> INSTRUCTIONS FOR THE TASK
Go through the data below line by line and report how many lines contain "Ferrari", giving only that figure.

> TASK INPUT
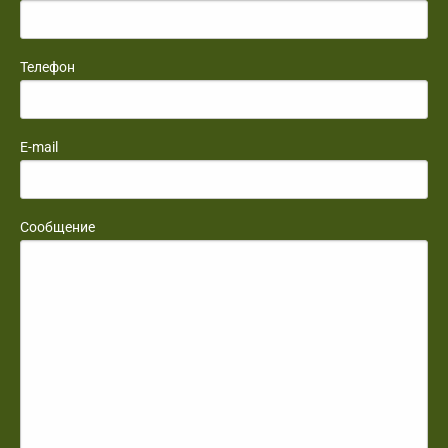
Телефон
E-mail
Сообщение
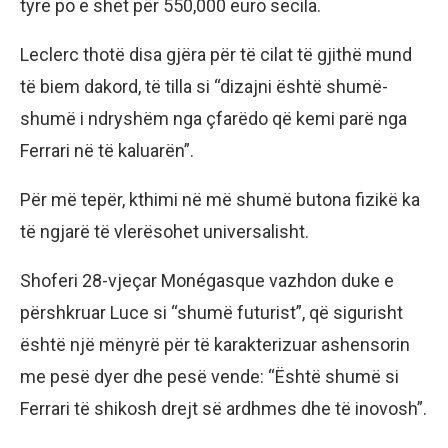
tyre po e shet për 550,000 euro secila.
Leclerc thotë disa gjëra për të cilat të gjithë mund
të biem dakord, të tilla si “dizajni është shumë-
shumë i ndryshëm nga çfarëdo që kemi parë nga
Ferrari në të kaluarën”.
Për më tepër, kthimi në më shumë butona fizikë ka
të ngjarë të vlerësohet universalisht.
Shoferi 28-vjeçar Monégasque vazhdon duke e
përshkruar Luce si “shumë futurist”, që sigurisht
është një mënyrë për të karakterizuar ashensorin
me pesë dyer dhe pesë vende: “Është shumë si
Ferrari të shikosh drejt së ardhmes dhe të inovosh”.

> ANSWER BELOW
2